Here in England the snow and ice has put a halt to my usual schedule. The cold weather started a week or so before Christmas.
Just before the New Year dawned, we were getting low on food. My hope was, that shopping could be resumed as soon as the snow cleared a bit. On the last night of 2009 I tried to be resourceful by making a pizza from scratch.
I dug deep into the pantry looking for ingredients when my boys "stuck in a thumb", and pulled out - a tin of Anchovies.
When you are six, discovering that an Anchovy is a little salty fish which has travelled all the way from Spain, can be pretty exciting. I showed them the word " ESPANOL" stamped into the base of the tin.
On their insistence, I duly planted a single anchovy tiddler onto their pizza slice.
Having served it up I waited.....
"Mum, we don't like them - Anchewees are Toooo salty!"
(Yep, just as I expected.)
I tried to regale the virtues of fish, by telling them of their great grandfather who had laboured in building the East Lancashire road. He had claimed that his compatriots had all wilted and died along the way; but the oil in the sardines he'd ate kept out the cold and kept him alive.
Later, as we lay in our warm beds, the New Year was welcomed in by more hardy individuals who noisily braved the Arctic conditions. (Sardine-eaters no doubt.) Next door's dog (Jack), amused himself by barking at fireworks for the best part of the night.
Next morning at breakfast Matthew told me; "I don't like Spaniels!"
"Oh, is that so?" I said, thinking he was referring to Jack's canine -Karaoke session the previous evening.
"Did the neighbours dog keep you up with his barking?"
"No!" he scolded,"...I don't like them on my pizza!"
(I was glad that hangovers on New Year day were a long-gone part of my past.)
"Ah, you mean Anchovies...from Espanol?"
"Yes mum...."

With the cosiness of Christmas holidays too soon over; January the sixth, had us trudging schoolward, through the snow. Stepping off every kerb plunged us ankle deep into troughs of cold black water.
The festive lights which had glowed like warm coals through the gloom of winter streets had mostly been taken down now.
John shared his thoughts; "God likes to make snow for kids, but this time I think he has made a bit too much!"
"Why does God make too much snow?" Asked Matthew.
"God never makes too much snow, " I said "It's always the right amount."
"Maybe the fields needed it to improve the soil for crops."
It was difficult to answer all the usual questions and give regard to the safest places to step.

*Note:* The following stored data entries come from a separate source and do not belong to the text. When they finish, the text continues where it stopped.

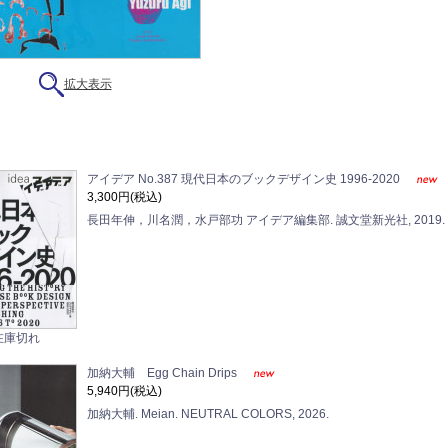
拡大表示
アイデア No.387 現代日本のブックデザイン史 1996-2020
3,300円(税込)
長田年伸，川名潤，水戸部功 アイデア編集部. 誠文堂新光社, 2019.
在庫切れ
加納大輔 Egg Chain Drips
5,940円(税込)
加納大輔. Meian. NEUTRAL COLORS, 2026.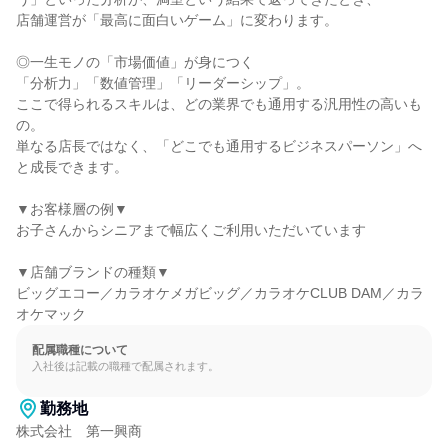
店舗運営が「最高に面白いゲーム」に変わります。

◎一生モノの「市場価値」が身につく

「分析力」「数値管理」「リーダーシップ」。

ここで得られるスキルは、どの業界でも通用する汎用性の高いも
の。

単なる店長ではなく、「どこでも通用するビジネスパーソン」へ
と成長できます。

▼お客様層の例▼

お子さんからシニアまで幅広くご利用いただいています

▼店舗ブランドの種類▼

ビッグエコー／カラオケメガビッグ／カラオケCLUB DAM／カラ
オケマック
配属職種について
入社後は記載の職種で配属されます。
勤務地
株式会社　第一興商
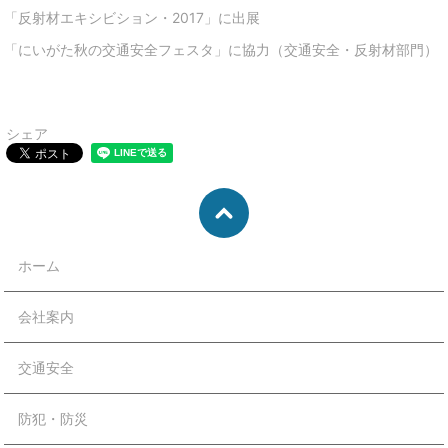
「反射材エキシビション・2017」に出展
「にいがた秋の交通安全フェスタ」に協力（交通安全・反射材部門）
シェア
ホーム
会社案内
交通安全
防犯・防災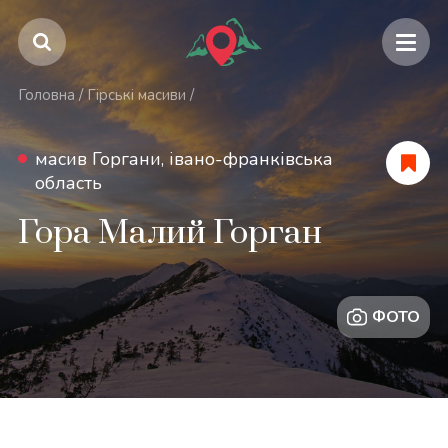
Головна
/
Гірські масиви
/
масив Горгани, івано-франківська
область
Гора Малий Горган
ФОТО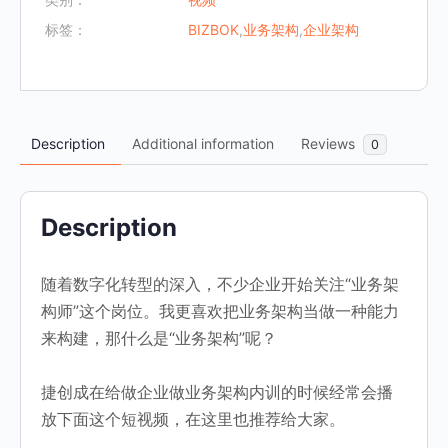
构
标签：
BIZBOK
,
业务架构
,
企业架构
是
什
么》
数
Description
Additional information
Reviews
量
0
Description
随着数字化转型的深入，不少企业开始关注“业务架
构师”这个岗位。我更喜欢把业务架构当做一种能力
来构建，那什么是“业务架构”呢？
捷创成在给做企业做业务架构内训的时候经常会播
放下面这个短视频，在这里也推荐给大家。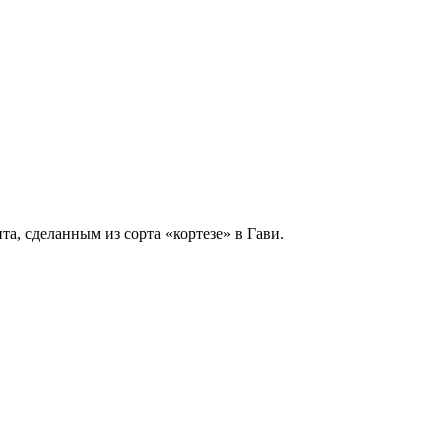
, сделанным из сорта «кортезе» в Гави.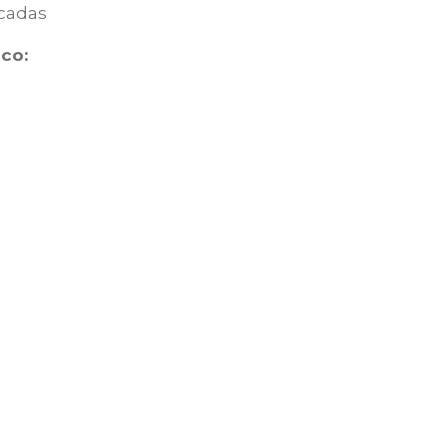
icadas
co: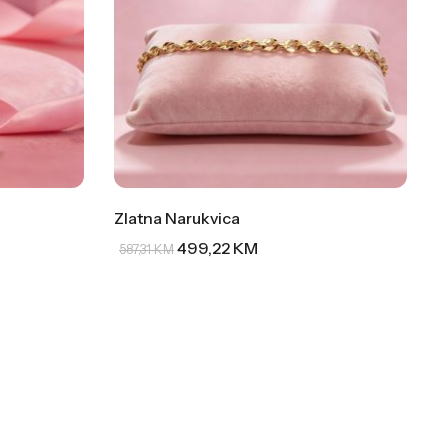
Zlatna Narukvica
499,22
KM
587,31
KM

As far as I could see the pavement was littered with footmarks, impressed clearly like letters on the base of an anchovy tin - and just as smooth and slippery.
An elderly couple struggled past us; I watched as the lady lost her footing and glided sardine-like toward a garden fence. I imagined that sequined evenings in the ballroom flashed through her husband's mind as he intervened with a tango hold.
"Lord help us!" she exclaimed her face pale with fright.
I wondered if that was the first prayer she'd said for a little while....
So, now I have the real answer to why God seemingly makes "too much snow" sometimes...as a "fisher of men" he's ingenious!